ヨーロッパのワインと中国料理を合わせる

中国料理と言えば、ビールや紹興酒を注文する人は多い。だが敢えてワインを飲んでみると、これが非常に合うのだ。ワインをひいきして言っているのではない。生産者の代表が、わざわざ日本にやって来て「ぜひ試してみて下さいね!」と言っているのだ。
左からヴェスピサー氏、アウメスケットさん、バラ氏

今回EUとも協力して来日したのは、アルザスワイン委員会・会長のジョルジュ・ヴェスピサー氏、コート・デュ・ローヌワイン委員会・事務理事のパスカル・バラ氏、そしてスペインの酒精強化ワイン、シェリー生産地呼称統制委員会からはカルメン・アウメスケットさんである。彼らを迎えて新高輪プリンスホテル『桃李』の北京料理に、下記6種類のワインを合わせて試した。

■ アルザス
1.白 リースリング アンドロー 2004年 (マルク・クライデンヴァイス)
2.白 ゲヴュルツトラミネール キュヴェ・パティキュリエール 2004年 (ロレンツ)
■ ローヌ 
3.赤 コート・デュ・ローヌ パラレル45 2003年 (ポール・ジャブレ・エネ)
4.赤 コート・デュ・ローヌ・ヴィラージュ 2003年 (アラン・ジョーム)
■ シェリー
5.白 フィノ フィノ・デル・プエルト (ホセ・デ・ラ・クエスタ)
6.白 オロロッソ・セコ ナポレオン ラ・ヒターナ (イダルゴ)


料理にワインを合わせる


前菜 個々盛り
さて、前菜は爽やかに始めたい。
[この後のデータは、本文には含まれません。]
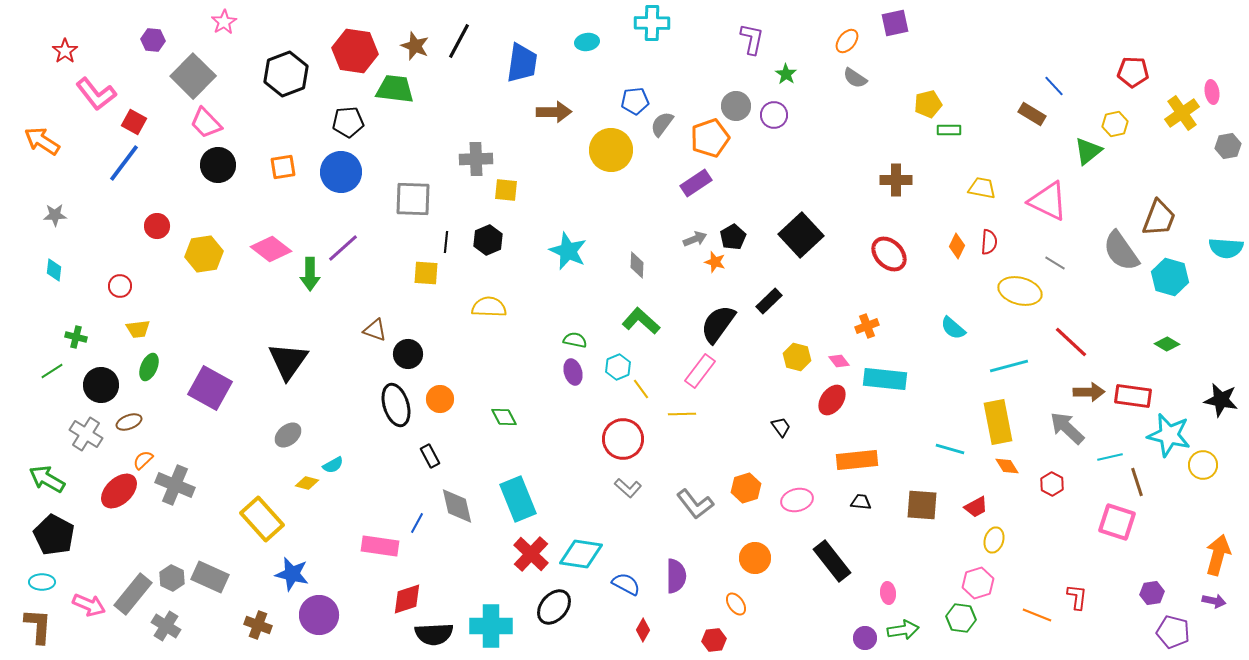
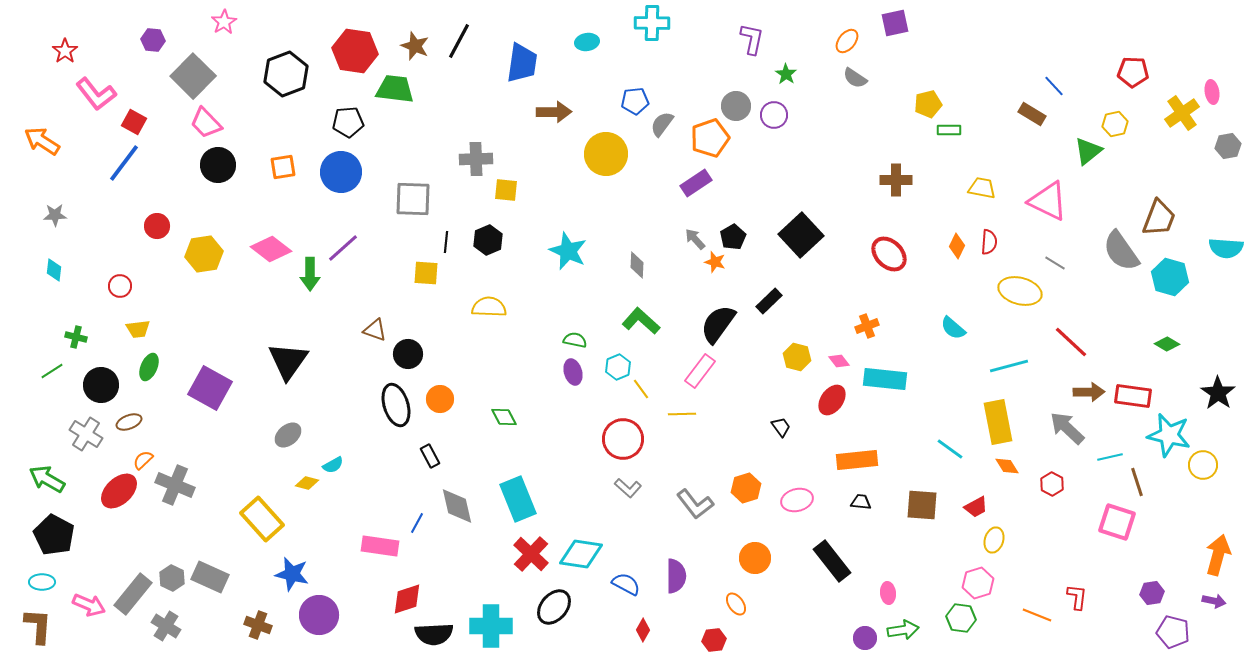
yellow circle at (611, 150): moved 5 px left, 4 px down
gray arrow at (695, 239): rotated 110 degrees counterclockwise
black star at (1221, 400): moved 3 px left, 7 px up; rotated 24 degrees clockwise
cyan line at (950, 449): rotated 20 degrees clockwise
味の濃いアイテムもあるが、量的にミニサイズである。やはりアルザスのリースリング、爽やかな酸味とブドウのフレッシュなアロマがいい。それともシェリーであれば、これはフィノに限る。ざっくりとしたそれでいて新鮮な刺激が食欲をそそる。

大海老のチリソース
肉厚の海老を揚げてチリソースを絡めたものである。この甘辛いソースには、ゲヴュルツトラミネールのスパイス香やほのかな甘みが断然しっくりくる。おまけに油分やコクもあるので、ゲヴュルツのたっぷりしたエキスや香り、アルコール分がよく釣り合う。

真鯛のステーキ XO醤風味
旨味のある真鯛をさくっと焼き上げた切り身に、XO醤が入った少し濃い目のソースがかかっている。オロロッソのカラメル的な風味で合わせるか、グルナシュ主体のコート・デュ・ローヌを少し飲んで口中をすすぐといったところか。